Can voice assistants displace screen readers?May 19, 2021
Preorders are now available for my new book Voice Content and Usability, coming June 22nd! Want to know more about A Book Apart’s first-ever title on voice interface design? Preorder the book, learn what’s inside, and subscribe for more insights like this article.
Since the first voice assistants were released to much spilled ink, futurists have waxed poetic about the potential for smart speakers and disembodied voices like Amazon Alexa, Google Home, and Apple Siri to revolutionize everything about how we interact with our brands as customers through our most human medium: our own voices. But comparatively little attention has come to the other significant reinvention that could take place in the realm of accessibility: the prospect of voice assistants outperforming screen readers at their own job.
Blind users of websites not only have to contend with the lack of alternative text and accessible markup from the get-go; they also have to leverage frequently clunky and meandering screen reader output that tests their patience and offers a second-class experience. After all, the web when it comes to content is a predominantly written, not spoken, conduit for copy and media, which disadvantages users who solely consume their content through aural and verbal means.
Though there is a distinct possibility for voice assistants to usurp screen readers as the primary means of interacting with content on the web, there is still a long ways to go before voice assistants are authentically capable of outmoding the screen readers that have long cemented themselves as fixtures of the accessible web. In this article, I want to cover three of these factors: the usability of screen readers, the lack of conversation-centric capabilities, and finally, the intrinsic bias that disadvantages not only disabled individuals but also other marginalized groups.

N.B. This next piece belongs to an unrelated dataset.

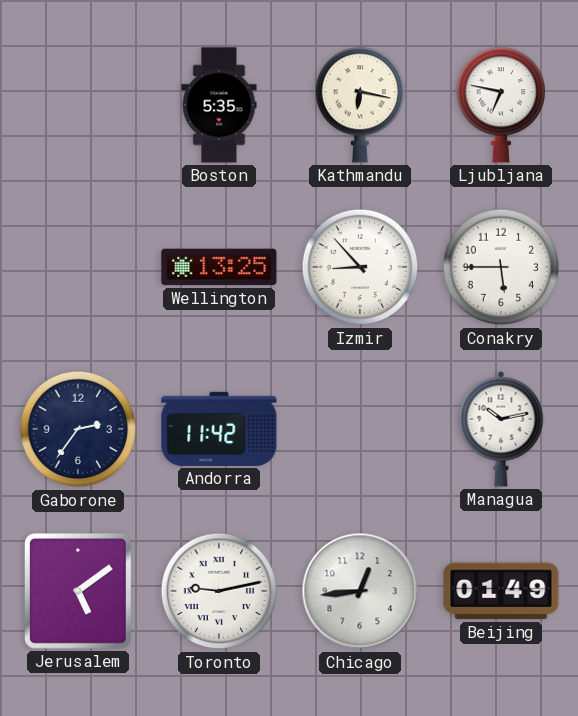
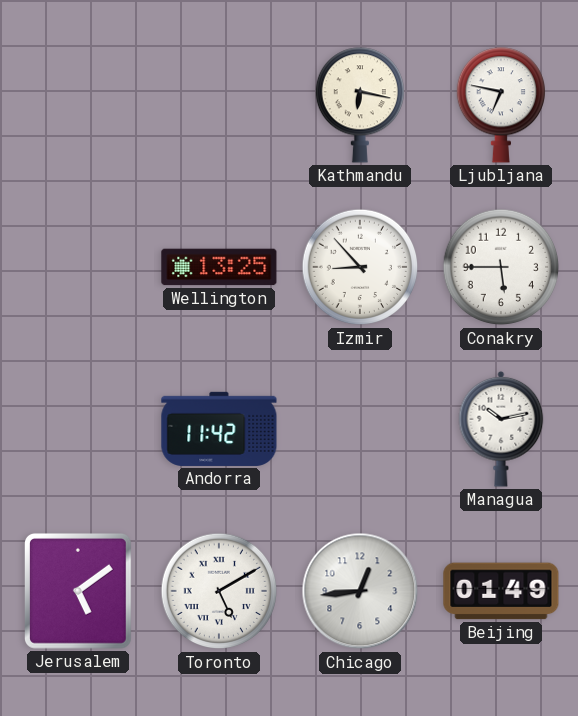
Boston: 5:35 -> none
Gaborone: 2:36 -> none
Toronto: 9:13 -> 5:10
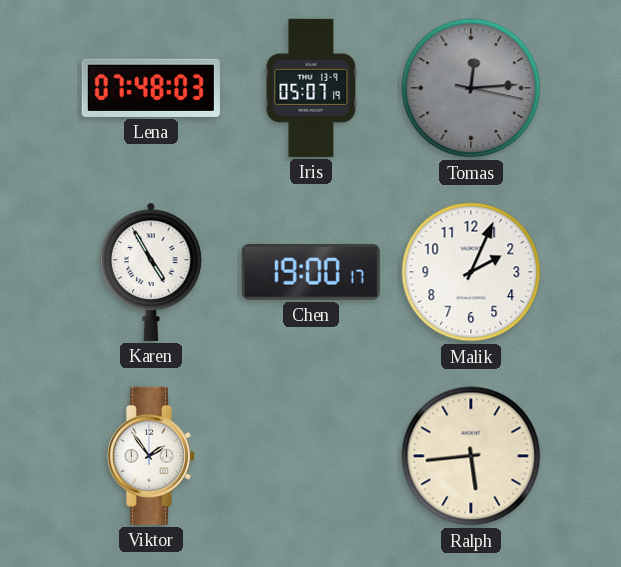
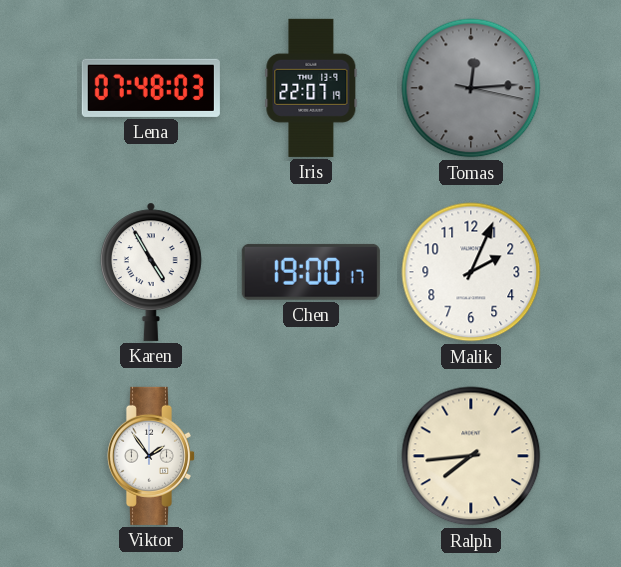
Iris: 05:07 -> 22:07
Ralph: 5:44 -> 7:44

I cover all of these topics at length in my new book Voice Content and Usability, which is the first book from A Book Apart on voice interface design and the first-ever title to hit bookshelves about voice content, including comprehensive coverage of voice content strategy and voice content design, with an eye trained on inclusion and equity. For my full discussion on this topic, preorder the book today, find out what’s inside, and subscribe to my newsletter for even more insights.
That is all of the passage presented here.